1. In the differentiation context of first year calculus, one of the most "natural" ways to think of $dx$ is that it is what is called a "differential (one)-form" on $\mathbb{R}$. Basically, you can think of $df$ in $\frac{df}{dx}$ as $df(x, h) = f'(x) h$, a map which takes two elements in $\mathbb{R}$. More importantly, it is linear in $h$ -- and thus acts as a sort of linear operator or linear map (as in linear algebra), associated to each point $x$ on the real line. That is really the "essence" of differentiation -- to approximate the action of a function by a linear map at each point (possibly with an affine shift). In particular, near a point $x_0$, $f(x)$ behaves approximately like $f(x_0) + df(x_0, x)$. That's the true deep mathematical meaning behind the "Tangent line" which oddly is never given a precise definition in so many calculus texts and courses, instead described only on wishy-wavy vague terms like "it 'touches' the graph" and so forth. $dx$ is the map $dx(x, h) =\ ``x'(x)" h$ which is just $dx(x, h) = h$, where the thing in quotes is a "suggestive" abuse of notation of the "derivative of $x$ with respect to itself" which is, of course, 1. Taking the quotient of these two linear maps at any given point $x$ produces $\frac{df}{dx} = \frac{df(x, h)}{dx(x, h)} = \frac{f'(x)h}{h} = f'(x)$.

2. In the integration context, $dx$ is most naturally thought of as a measure, specifically the Lebesgue measure (other measures exist but you do not denote them by $dx$). A "measure" is a function which assigns a "size" to a set, such as a length or volume. For example, if $\mu$ is the (one-dimensional) Lebesgue measure, then $\mu([a, b]) = dx([a, b]) = |b - a|$ for an interval $[a, b]$. There are a few rules that must be satisfied for a function on a set of sets to be a measure, but we won't get into that here.

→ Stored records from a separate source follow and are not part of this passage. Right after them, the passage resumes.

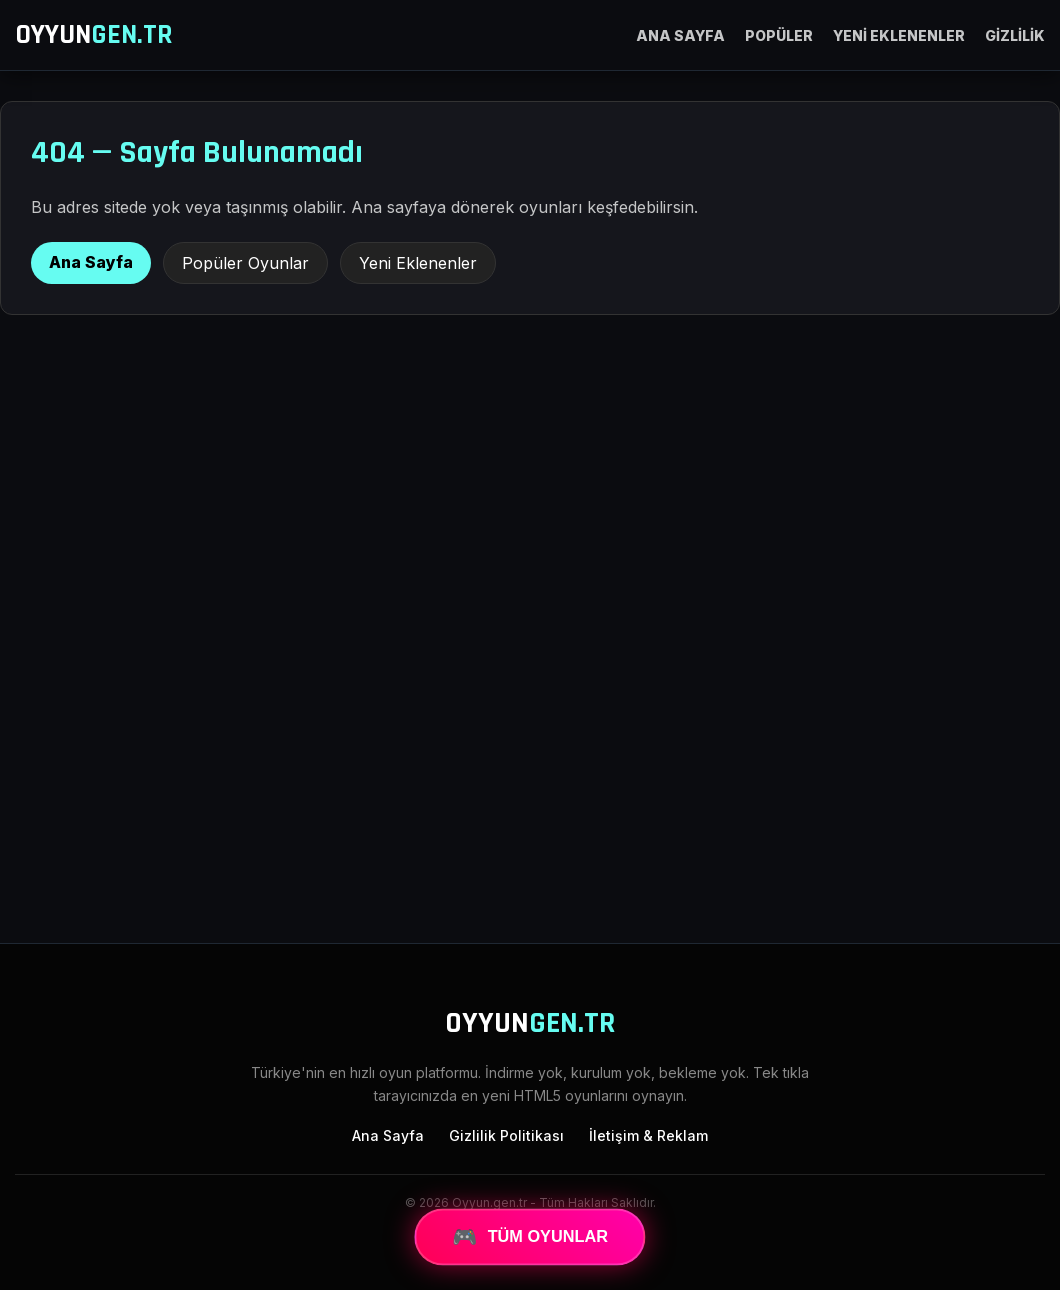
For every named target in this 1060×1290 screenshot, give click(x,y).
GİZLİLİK (1015, 35)
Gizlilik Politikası (506, 1135)
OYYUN (94, 35)
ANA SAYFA (680, 35)
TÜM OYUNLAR (530, 1237)
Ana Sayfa (91, 262)
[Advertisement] (530, 763)
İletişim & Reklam (648, 1135)
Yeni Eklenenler (418, 263)
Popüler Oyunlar (245, 263)
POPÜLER (779, 35)
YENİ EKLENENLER (899, 35)
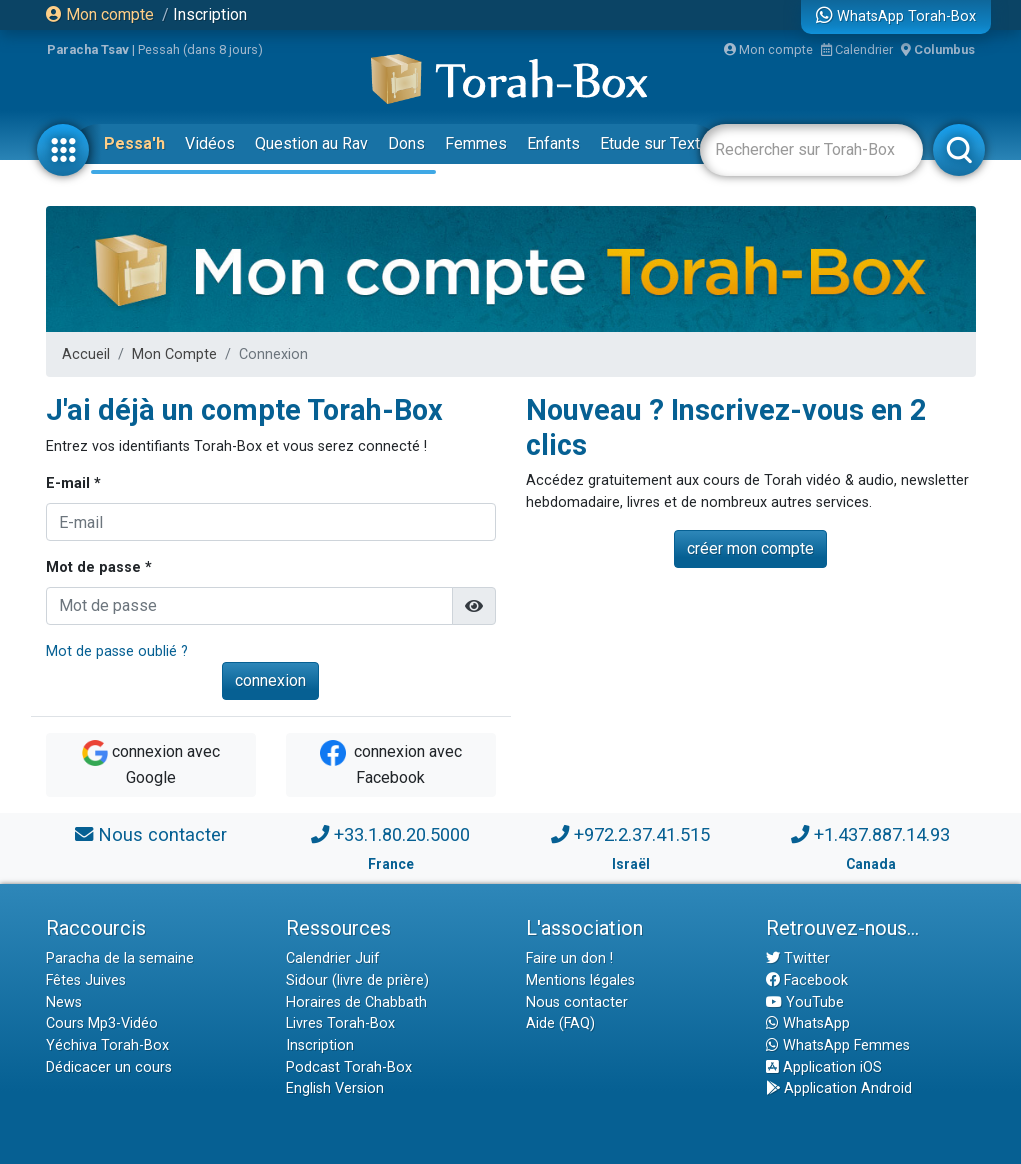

In the usual Riemann construction of integrals from 1st year calculus, the measured sets are just intervals and this measure is seen to be the "$\Delta x$" in the Riemann sum. In advanced real analysis, the Lebesgue integral is introduced which uses a far broader range of sets and can integrate functions the Riemann integral can't, e.g. $1_\mathbb{Q}$, the "indicator function" of the rationals or "Dirichlet's monster", which you may have seen as an example in a calculus text (it is "0 when its input is irrational and 1 when it is rational"). The Lebesgue integral of this over any interval is 0.

It is possible to interpret the measure as an integration of differential forms but the correspondence is not total, although I don't have all the details and it would probably require far too much theory for here.

FYI, for the chain rule, if $f(x) = a(u(x))$ then $df(x, h) = a'(u(x)) u'(x) h$, $du(x, h) = u'(x) h$, and $dx(x, h) = h$, and then $\frac{df(x, h)}{du(x, h)} \frac{du(x, h)}{dx(x, h)} = \frac{a'(u(x)) u'(x) h}{u'(x) h} \frac{u'(x) h}{h} = a'(u(x)) u'(x) = f'(x) = \frac{df(x, h)}{dx(x, h)}$. Does that look familiar?